棋士の先後ムラの平均(小さい順=後手の方が強い棋士

mean sd hdi_3% hdi_97% mcse_mean mcse_sd ess_bulk ess_tail r_hat
山本博 -1.604 0.577 -2.657 -0.543 0.038 0.027 233 683 1
川上猛 -1.162 0.742 -2.67 0.166 0.037 0.026 402 725 1
冨田誠也 -1.011 0.585 -2.091 0.089 0.041 0.029 209 386 1.01
窪田義行 -0.93 0.584 -2.034 0.162 0.039 0.028 226 504 1
森悠 -0.81 0.581 -2.002 0.197 0.039 0.028 217 505 1
稲葉陽 -0.806 0.571 -1.849 0.23 0.036 0.026 249 468 1
飯島栄治 -0.717 0.542 -1.722 0.237 0.031 0.022 312 702 1
羽生善治 -0.711 0.487 -1.615 0.215 0.026 0.018 351 585 1
勝又清和 -0.706 0.661 -1.93 0.557 0.035 0.025 358 569 1
田中寅彦 -0.688 0.749 -2.077 0.702 0.069 0.049 118 371 1.03

考察

これらの結果は、2021 年における先手勝率・後手勝率と照らし合わせても概ね妥当である。

kenyu1234.php.xdomain.jp

だとすると単純に先後の勝率だけを比較すれば良いではないか、という意見もあるかもしれないが、このモデルでは対戦相手の強さについてもパラメーターに含めているため、対戦相手の強さも考慮しながら、先後の勝率を補正して計算していると考えられるので、こちらのモデルによる検証も意味があるといえるだろう。
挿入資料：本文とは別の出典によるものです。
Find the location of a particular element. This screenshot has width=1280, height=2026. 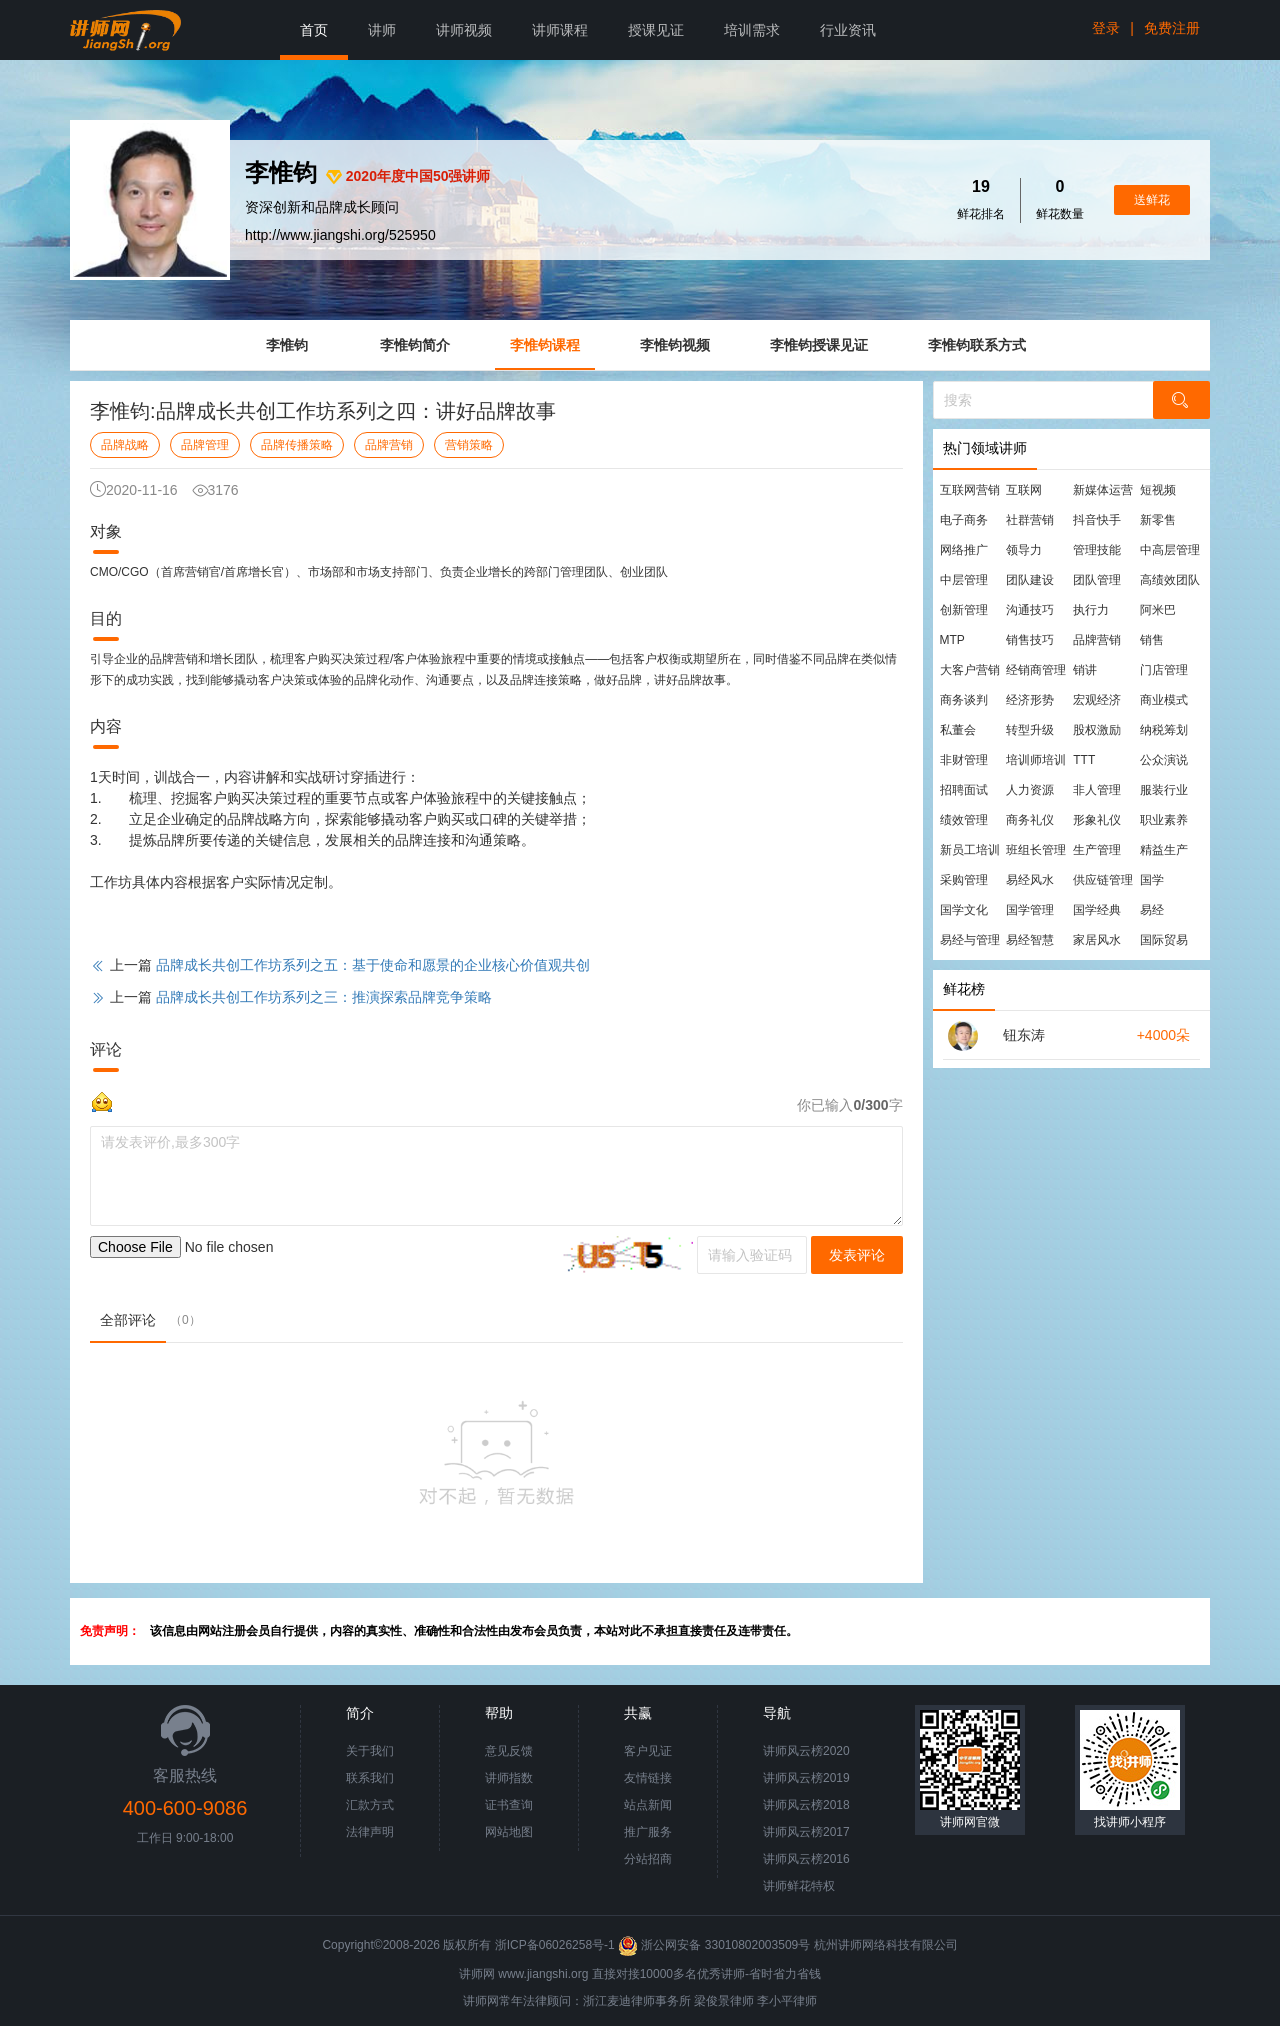 李惟钧 is located at coordinates (287, 345).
この結果から興味深い点は、後手の方が強い棋士として挙げられている棋士では、特にTop5に振り飛車党が多いといえる。

https://shogidata.info/list/strategrylist_junni.html

この中から居飛車党・オールラウンダー・振り飛車党を括り出して、それぞれどのような特徴を持っているのか調べるということも、今後の課題となりそうだ。

また、統計解析については、独学で行なっているため、補正項の扱い方が適切ではない虞がある。もし良いアイディアがあれば、コメントをいただけると幸いである。